Collections › MESDA Collection › Covered Bowl

Covered Bowl

Artist/Maker:
Adam, Henry
Place Made:
Hagerstown Maryland United States of America
Date Made:
1805-1819
Medium:
earthenware –lead-glazed
Dimensions:
HOA (with lid): 4 1/2″; DIA: 4 5/16″
Accession Number:
4362
Description:
Attributed to Hagerstown, Maryland, potter, Henry Adam, this lead-glazed earthenware covered bowl is intricately decorated and a rare intact example of Adam’s work. Both the lid and the base were thrown on a pottery wheel and slipped in white clay. Thin trails of manganese and green copper slip were then dropped over the white slip surface. Larger drops of green slip were dropped onto these lines, pushing the colors to make an undulating decoration. The bowl was decorated upside down, as the secondary drops of green slip move from the base to the rim.The lid was likely thrown on a hump of clay upside down, making the bowl form of the lid and flange, cutting it away from the hump of clay, and then trimming the top to make the knob. Beneath a lead glaze, the white slip appears yellow.
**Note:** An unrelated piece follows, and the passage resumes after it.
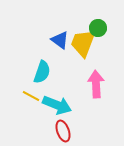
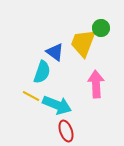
green circle: moved 3 px right
blue triangle: moved 5 px left, 12 px down
red ellipse: moved 3 px right
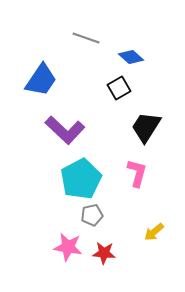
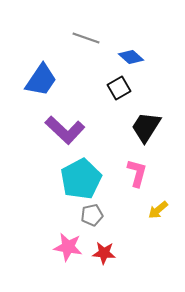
yellow arrow: moved 4 px right, 22 px up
Earthenware is a porous material and must have an applied glaze in order to hold liquids. The interior of the lid is unglazed, as well as the rim of the bowl.

MAKER: Henry Adam’s first advertisement for his pottery business in Hagerstown, Maryland, was in 1805. There are no known marked or signed examples of his work. Mary Adam, daughter of potter Jonas Knode, and wife of potter Henry Adam, inherited the pottery shop of her husband upon his death in 1819. Shards similar to the Adam dish in the MESDA collection (4361) and this sugar bowl have been excavated in New Market, Virginia, at the site of the shop of Adam’s brothers, Christian and Jacob. Shards resembling Adam’s pottery have also been excavated in Hagerstown at the Hager House. MESDA has a plate (acc. #4361) also made by Henry Adam and a storage jar (acc. #4075) made by Mary Knode Adam, Henry Adam’s wife.

Comstock, H. E. THE POTTERY OF THE SHENANDOAH VALLEY REGION. Winston-Salem, NC: MESDA, 1994.